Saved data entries
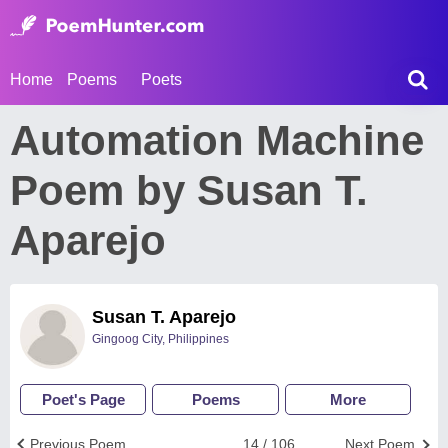
Home
Poems
Poets
Automation Machine
Poem by Susan T.
Aparejo
Susan T. Aparejo
Gingoog City, Philippines
Poet's Page
Poems
More
Previous Poem
14 / 106
Next Poem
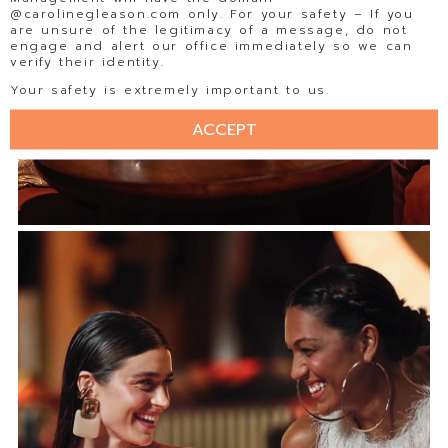
@carolinegleason.com only. For your safety – If you
are unsure of the legitimacy of a message, do not
engage and alert our office immediately so we can
verify their identity.
Your safety is extremely important to us.
ACCEPT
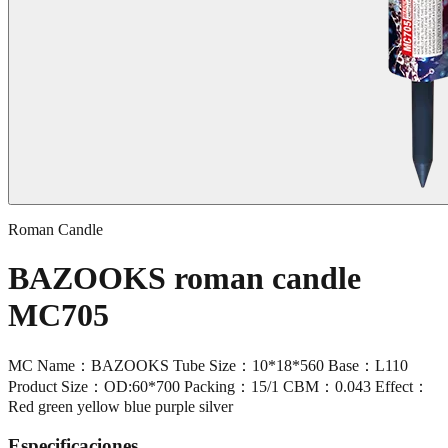
Roman Candle
BAZOOKS roman candle
MC705
MC Name：BAZOOKS Tube Size：10*18*560 Base：L110
Product Size：OD:60*700 Packing：15/1 CBM：0.043 Effect：
Red green yellow blue purple silver
Especificaciones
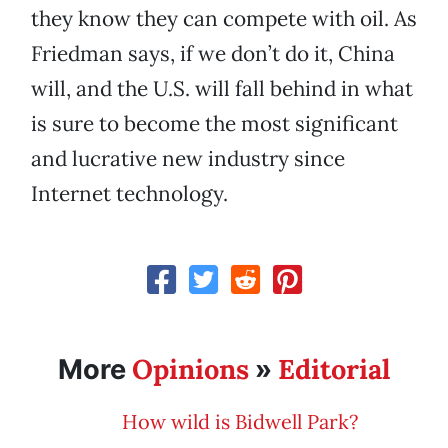
they know they can compete with oil. As
Friedman says, if we don’t do it, China
will, and the U.S. will fall behind in what
is sure to become the most significant
and lucrative new industry since
Internet technology.
Opinions
Editorial
More
»
How wild is Bidwell Park?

*WORK TO COMPLETE*. Output exactly the lines from the one containing "is sure to become the most significant" through the last line of the entries, both ends included.

*RESPONSE AREA*.
is sure to become the most significant
and lucrative new industry since
Internet technology.
Opinions
Editorial
More
»
How wild is Bidwell Park?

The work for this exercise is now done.